WHAT YOU WILL DO. After locating the line with "zwischen den beiden Konkurrenten" in the data that follows, return it and every later line exactly, up to and including the line with "per LKW nach. Die Edewechter".

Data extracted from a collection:
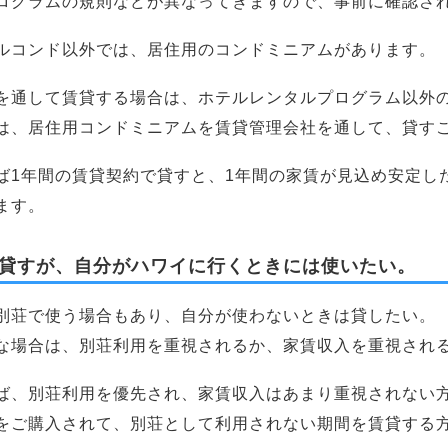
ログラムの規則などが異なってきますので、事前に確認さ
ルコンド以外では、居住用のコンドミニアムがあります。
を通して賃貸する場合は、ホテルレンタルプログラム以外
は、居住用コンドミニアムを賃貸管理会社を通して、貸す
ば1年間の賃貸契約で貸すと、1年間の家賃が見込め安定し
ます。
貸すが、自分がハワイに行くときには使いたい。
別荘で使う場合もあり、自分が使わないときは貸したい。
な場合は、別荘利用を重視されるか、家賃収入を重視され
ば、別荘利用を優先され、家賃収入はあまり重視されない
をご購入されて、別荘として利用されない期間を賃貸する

...

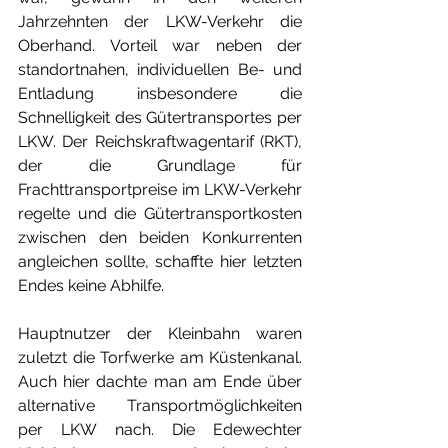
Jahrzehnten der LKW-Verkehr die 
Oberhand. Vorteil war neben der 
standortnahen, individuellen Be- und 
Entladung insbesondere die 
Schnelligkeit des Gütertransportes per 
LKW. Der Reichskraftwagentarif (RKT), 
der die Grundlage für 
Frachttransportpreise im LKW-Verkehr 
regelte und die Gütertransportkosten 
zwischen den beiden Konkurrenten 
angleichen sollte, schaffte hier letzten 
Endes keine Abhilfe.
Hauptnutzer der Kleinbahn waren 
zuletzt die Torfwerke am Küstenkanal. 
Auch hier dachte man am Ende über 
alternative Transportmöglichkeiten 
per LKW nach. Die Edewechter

...

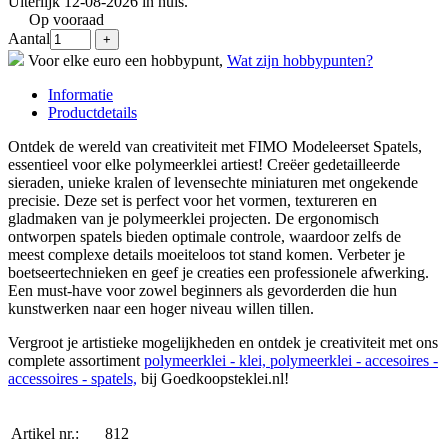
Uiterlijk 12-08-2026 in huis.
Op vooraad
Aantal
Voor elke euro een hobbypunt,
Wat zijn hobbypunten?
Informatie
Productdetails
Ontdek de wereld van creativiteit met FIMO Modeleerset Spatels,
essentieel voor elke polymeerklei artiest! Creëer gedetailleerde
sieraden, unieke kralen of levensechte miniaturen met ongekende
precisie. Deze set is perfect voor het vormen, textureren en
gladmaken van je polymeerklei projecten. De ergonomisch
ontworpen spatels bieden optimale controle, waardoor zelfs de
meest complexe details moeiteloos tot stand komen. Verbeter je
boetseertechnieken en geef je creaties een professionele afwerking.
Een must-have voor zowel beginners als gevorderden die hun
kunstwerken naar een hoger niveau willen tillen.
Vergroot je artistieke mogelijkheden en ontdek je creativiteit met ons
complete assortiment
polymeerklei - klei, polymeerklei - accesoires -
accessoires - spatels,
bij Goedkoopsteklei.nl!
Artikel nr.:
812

REPLY TO THE TASK.
zwischen den beiden Konkurrenten 
angleichen sollte, schaffte hier letzten 
Endes keine Abhilfe.
Hauptnutzer der Kleinbahn waren 
zuletzt die Torfwerke am Küstenkanal. 
Auch hier dachte man am Ende über 
alternative Transportmöglichkeiten 
per LKW nach. Die Edewechter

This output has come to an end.